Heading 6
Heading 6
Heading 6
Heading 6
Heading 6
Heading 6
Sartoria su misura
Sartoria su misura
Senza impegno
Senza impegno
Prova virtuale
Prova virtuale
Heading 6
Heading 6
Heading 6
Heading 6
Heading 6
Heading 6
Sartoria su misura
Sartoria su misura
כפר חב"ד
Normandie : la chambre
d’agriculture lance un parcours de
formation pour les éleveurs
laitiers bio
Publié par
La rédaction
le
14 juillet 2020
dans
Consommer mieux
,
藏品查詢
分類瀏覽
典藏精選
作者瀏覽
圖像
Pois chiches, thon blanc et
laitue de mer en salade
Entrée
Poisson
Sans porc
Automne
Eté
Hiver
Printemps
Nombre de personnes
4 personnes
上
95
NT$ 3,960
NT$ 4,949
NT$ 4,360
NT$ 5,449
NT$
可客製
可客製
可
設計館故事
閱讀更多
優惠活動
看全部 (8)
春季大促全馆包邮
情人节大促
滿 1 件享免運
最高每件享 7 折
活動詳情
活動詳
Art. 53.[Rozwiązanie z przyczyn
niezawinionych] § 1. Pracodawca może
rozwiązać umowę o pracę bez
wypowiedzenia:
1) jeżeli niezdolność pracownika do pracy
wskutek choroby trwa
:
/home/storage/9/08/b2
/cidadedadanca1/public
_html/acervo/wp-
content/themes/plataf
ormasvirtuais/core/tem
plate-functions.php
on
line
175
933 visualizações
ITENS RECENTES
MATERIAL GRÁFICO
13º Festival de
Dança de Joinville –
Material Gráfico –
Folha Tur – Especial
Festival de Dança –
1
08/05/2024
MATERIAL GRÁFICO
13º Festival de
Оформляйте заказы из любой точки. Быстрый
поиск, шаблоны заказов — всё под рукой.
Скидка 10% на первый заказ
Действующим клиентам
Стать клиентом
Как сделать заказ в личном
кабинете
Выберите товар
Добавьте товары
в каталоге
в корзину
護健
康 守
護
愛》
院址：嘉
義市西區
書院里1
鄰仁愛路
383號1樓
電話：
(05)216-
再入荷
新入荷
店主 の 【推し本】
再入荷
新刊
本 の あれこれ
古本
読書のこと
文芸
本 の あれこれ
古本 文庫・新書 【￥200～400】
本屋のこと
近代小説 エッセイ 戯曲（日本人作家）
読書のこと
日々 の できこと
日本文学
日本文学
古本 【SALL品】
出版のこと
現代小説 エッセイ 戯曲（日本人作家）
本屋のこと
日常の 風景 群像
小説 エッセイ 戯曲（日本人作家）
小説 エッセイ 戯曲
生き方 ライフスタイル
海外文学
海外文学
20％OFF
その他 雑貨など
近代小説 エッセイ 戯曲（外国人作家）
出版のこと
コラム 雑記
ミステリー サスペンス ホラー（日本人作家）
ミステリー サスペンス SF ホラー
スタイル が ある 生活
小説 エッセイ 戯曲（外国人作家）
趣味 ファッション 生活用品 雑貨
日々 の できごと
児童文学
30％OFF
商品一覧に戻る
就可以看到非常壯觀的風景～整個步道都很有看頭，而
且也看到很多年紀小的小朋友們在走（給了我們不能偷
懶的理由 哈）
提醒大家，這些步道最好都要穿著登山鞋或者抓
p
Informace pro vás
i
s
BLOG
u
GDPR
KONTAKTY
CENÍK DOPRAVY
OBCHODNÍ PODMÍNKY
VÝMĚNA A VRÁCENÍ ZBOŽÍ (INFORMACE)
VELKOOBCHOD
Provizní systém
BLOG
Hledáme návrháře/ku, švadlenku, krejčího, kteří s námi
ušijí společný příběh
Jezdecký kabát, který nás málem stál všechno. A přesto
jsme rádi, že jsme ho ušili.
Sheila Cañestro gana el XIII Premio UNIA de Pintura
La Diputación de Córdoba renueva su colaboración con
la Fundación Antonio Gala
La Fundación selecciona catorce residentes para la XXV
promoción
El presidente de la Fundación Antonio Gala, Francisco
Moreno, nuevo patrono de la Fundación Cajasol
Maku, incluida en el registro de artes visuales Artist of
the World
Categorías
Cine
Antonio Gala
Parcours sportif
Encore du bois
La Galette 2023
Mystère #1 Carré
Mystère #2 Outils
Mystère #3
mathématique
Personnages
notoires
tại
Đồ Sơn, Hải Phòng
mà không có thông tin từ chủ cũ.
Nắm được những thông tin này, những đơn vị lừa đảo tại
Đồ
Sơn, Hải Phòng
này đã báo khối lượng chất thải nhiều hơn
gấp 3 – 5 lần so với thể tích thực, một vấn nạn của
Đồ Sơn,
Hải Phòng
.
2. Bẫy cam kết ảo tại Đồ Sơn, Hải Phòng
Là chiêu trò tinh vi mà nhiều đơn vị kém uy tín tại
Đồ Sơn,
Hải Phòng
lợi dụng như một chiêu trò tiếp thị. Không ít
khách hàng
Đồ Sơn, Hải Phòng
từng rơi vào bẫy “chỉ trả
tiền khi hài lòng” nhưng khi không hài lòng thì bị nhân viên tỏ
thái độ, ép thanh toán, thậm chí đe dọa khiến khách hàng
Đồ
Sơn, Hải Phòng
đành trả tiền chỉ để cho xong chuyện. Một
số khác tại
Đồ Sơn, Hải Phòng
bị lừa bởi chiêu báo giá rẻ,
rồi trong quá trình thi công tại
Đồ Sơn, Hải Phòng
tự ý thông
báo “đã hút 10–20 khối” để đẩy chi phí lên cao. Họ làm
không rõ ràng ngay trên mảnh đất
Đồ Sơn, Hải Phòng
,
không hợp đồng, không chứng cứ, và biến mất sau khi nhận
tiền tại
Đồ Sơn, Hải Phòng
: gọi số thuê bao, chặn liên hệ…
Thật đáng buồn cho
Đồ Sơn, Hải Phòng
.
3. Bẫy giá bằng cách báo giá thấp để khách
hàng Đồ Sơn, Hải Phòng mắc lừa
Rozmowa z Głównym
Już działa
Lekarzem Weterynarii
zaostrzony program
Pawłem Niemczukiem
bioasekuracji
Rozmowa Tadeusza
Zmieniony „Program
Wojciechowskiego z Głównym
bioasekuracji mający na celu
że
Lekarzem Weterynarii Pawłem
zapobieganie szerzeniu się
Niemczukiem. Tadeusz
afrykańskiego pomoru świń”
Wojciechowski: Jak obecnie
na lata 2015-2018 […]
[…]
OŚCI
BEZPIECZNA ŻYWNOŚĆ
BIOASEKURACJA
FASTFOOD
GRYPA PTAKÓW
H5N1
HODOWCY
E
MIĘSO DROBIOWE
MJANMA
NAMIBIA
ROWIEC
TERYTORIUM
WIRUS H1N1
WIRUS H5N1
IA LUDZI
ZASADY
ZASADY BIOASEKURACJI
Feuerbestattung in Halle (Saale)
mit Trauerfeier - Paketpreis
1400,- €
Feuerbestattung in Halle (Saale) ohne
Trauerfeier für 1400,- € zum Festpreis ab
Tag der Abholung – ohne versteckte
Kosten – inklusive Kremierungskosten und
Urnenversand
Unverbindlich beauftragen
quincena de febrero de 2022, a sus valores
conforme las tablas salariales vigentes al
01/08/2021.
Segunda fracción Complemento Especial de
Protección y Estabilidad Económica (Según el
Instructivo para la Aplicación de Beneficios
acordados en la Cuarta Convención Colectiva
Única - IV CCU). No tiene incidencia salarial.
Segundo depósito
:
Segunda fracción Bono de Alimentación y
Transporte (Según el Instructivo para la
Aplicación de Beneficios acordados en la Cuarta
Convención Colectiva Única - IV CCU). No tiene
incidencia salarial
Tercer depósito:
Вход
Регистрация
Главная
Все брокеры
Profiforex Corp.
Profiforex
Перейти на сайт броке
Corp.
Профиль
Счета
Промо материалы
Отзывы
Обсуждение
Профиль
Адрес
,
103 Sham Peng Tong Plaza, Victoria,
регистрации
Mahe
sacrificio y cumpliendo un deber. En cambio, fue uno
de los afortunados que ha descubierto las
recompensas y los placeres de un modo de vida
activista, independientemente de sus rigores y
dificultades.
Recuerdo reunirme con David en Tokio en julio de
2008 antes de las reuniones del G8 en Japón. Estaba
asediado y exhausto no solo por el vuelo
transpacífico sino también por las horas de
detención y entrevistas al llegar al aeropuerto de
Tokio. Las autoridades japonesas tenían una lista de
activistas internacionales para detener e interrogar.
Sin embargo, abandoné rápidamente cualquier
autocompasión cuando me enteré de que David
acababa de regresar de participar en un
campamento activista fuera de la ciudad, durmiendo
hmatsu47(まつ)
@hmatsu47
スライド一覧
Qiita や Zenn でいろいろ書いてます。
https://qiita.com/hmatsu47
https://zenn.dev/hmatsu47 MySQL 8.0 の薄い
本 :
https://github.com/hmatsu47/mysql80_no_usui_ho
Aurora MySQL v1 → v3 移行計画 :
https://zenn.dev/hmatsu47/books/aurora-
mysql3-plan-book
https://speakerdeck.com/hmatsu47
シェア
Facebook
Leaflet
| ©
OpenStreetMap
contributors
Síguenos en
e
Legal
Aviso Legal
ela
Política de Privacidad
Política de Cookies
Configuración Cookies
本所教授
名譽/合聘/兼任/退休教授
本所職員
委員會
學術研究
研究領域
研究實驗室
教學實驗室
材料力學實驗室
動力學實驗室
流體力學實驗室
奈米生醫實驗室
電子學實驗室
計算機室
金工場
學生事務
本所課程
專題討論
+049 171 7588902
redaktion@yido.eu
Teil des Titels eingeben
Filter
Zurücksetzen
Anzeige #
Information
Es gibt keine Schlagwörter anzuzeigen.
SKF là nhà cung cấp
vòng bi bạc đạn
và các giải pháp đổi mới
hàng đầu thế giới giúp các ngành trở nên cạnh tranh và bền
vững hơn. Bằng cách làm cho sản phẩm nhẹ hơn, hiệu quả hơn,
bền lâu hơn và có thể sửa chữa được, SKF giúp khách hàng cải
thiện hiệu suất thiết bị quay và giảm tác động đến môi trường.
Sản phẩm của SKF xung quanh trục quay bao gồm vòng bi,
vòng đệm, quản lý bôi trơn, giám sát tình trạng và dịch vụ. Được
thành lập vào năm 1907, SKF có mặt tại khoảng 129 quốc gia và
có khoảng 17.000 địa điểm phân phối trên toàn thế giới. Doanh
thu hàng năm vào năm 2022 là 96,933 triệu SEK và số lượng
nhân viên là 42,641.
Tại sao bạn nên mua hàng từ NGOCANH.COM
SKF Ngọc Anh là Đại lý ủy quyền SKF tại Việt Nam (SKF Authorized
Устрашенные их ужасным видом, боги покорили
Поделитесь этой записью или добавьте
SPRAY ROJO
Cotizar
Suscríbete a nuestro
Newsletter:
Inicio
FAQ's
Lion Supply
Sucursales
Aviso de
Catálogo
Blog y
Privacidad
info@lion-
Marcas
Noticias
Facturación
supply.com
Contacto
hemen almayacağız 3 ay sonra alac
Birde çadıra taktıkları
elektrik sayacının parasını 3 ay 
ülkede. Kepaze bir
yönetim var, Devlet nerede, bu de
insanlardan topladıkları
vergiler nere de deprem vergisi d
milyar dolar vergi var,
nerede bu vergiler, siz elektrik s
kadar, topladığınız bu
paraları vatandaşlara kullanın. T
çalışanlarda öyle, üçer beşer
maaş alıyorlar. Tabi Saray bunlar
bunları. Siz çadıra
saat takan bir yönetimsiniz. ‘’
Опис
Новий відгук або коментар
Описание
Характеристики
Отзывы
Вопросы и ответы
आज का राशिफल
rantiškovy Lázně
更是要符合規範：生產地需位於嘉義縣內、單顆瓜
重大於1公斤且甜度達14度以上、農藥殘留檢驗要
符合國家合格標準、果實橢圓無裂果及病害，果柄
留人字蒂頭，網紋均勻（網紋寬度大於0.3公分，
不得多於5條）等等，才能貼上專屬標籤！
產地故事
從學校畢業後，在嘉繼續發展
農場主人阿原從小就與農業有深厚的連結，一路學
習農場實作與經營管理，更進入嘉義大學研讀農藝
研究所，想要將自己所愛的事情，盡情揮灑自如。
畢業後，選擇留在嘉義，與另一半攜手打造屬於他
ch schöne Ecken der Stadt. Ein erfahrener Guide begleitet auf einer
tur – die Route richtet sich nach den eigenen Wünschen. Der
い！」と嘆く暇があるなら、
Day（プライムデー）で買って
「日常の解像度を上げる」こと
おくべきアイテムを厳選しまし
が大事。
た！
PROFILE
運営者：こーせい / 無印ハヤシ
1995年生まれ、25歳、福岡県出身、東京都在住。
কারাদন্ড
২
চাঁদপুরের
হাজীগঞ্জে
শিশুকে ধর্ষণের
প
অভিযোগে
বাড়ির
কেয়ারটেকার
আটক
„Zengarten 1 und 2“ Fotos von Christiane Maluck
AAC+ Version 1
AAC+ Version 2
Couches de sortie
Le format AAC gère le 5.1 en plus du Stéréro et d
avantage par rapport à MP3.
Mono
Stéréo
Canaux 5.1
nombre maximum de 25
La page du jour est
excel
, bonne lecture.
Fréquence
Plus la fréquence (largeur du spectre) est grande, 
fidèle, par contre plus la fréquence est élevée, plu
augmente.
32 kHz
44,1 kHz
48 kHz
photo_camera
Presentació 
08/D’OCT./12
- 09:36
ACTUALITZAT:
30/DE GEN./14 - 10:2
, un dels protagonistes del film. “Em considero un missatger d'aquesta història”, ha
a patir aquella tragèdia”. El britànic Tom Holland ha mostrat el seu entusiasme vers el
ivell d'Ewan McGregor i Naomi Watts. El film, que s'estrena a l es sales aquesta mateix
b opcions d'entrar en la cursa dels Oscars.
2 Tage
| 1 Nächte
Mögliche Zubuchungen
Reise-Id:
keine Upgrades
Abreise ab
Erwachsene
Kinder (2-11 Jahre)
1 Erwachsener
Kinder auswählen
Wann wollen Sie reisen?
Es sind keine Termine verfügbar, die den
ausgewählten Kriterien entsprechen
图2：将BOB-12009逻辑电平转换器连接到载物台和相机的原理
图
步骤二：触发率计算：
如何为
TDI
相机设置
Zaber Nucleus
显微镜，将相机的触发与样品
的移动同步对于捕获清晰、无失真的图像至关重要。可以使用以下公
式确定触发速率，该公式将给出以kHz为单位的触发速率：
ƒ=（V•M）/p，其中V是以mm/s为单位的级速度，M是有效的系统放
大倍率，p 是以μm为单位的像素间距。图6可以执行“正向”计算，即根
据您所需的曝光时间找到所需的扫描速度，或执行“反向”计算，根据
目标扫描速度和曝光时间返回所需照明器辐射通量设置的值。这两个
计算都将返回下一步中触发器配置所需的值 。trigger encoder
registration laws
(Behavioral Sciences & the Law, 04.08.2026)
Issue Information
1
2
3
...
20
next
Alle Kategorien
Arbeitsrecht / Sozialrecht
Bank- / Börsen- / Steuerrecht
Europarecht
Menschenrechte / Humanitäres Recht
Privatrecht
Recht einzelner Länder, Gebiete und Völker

● ● ● ●

How to complete this task> Transcribe the entries above word for word, from the first line through the line containing "laitiers bio", and nothing else.

Result of this task>
Heading 6
Heading 6
Heading 6
Heading 6
Heading 6
Heading 6
Sartoria su misura
Sartoria su misura
Senza impegno
Senza impegno
Prova virtuale
Prova virtuale
Heading 6
Heading 6
Heading 6
Heading 6
Heading 6
Heading 6
Sartoria su misura
Sartoria su misura
כפר חב"ד
Normandie : la chambre
d’agriculture lance un parcours de
formation pour les éleveurs
laitiers bio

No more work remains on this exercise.